This blog is condensed from my new local history book, The Last of the Prune Pickers: A Pre-Silicon Valley Story.
There was a time, not long ago, when the Santa Clara Valley was covered with orchards. One of the best family outings I remember was when Dad would take us for a drive up Blossom Hill Road in the early springtime. We would pull off the road, as many other families did, and just stand there looking in amazement down on the Valley covered with white and pink blossoms.
At that time, in the mid 1950s, the Santa Clara Valley’s orchards were being rapidly converted into housing tracts, but even then there were still many orchards remaining.

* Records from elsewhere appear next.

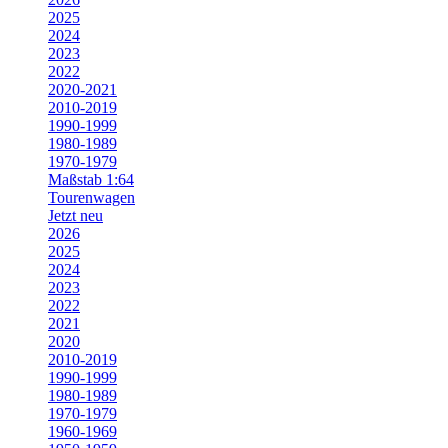
2025
2024
2023
2022
2020-2021
2010-2019
1990-1999
1980-1989
1970-1979
Maßstab 1:64
Tourenwagen
Jetzt neu
2026
2025
2024
2023
2022
2021
2020
2010-2019
1990-1999
1980-1989
1970-1979
1960-1969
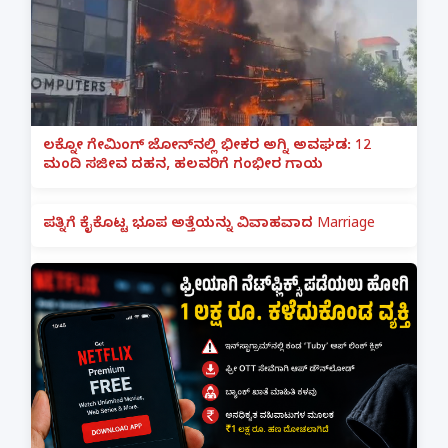
ಲಕ್ನೋ ಗೇಮಿಂಗ್ ಜೋನ್‌ನಲ್ಲಿ ಭೀಕರ ಅಗ್ನಿ ಅವಘಡ: 12
ಮಂದಿ ಸಜೀವ ದಹನ, ಹಲವರಿಗೆ ಗಂಭೀರ ಗಾಯ
ಪತ್ನಿಗೆ ಕೈಕೊಟ್ಟ ಭೂಪ ಅತ್ತೆಯನ್ನು ವಿವಾಹವಾದ Marriage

Writing about this gives me chills—if you have ever stood on a hilltop looking out on such a scene with a gentle breeze caressing you with the fragrance of a million blossoms, you will not likely forget it. Apparently, many other people had the same sensation I did. There was even an annual Blossom Festival held in Saratoga for more than forty years.
The Blossom Festival came into being after the drought years of 1897 and 1898, during which time the soil became hard as stone, the fruit trees dried out and cast their upripened fruit to the ground, and dust covered everything. The humbling of a drought to a farmer cannot be exaggerated—he can do everything right, but if no rain is sent, it is all for nothing. In March of 1899, the drought ended with an abundant rainfall that lasted three days.
The relief to the farmers can only be imagined and a special meeting was called at the Saratoga Christian Church for the purpose of expressing thanksgiving. Everyone was invited and the meeting was well attended, even though it was still raining and there were no paved roads at the time. Many farmers expressed their sincere gratitude if in no other way than just by the fact that they came.
After the meeting, an old retired minister known as “Sunshine” Williams, full of thanksgiving, thought it would be fitting to have a celebration and invite city folk to see “the God-given glory of springtime” from the Saratoga hills. His idea was to have an old fashioned picnic in a place where there would be a commanding view of the Valley full of blossoming fruit trees.
Many city people came and were in awe. Most had never imagined such a sight.
The next year’s festival was larger, and so on through the years. In time, the reason for the festival was perhaps overshadowed by grandiose pomp and ceremony, but it was a Saratoga event for more than forty years.
Even though the festival was discontinued, many families like ours still took their pilgrimage up Blossom Hill Road every spring.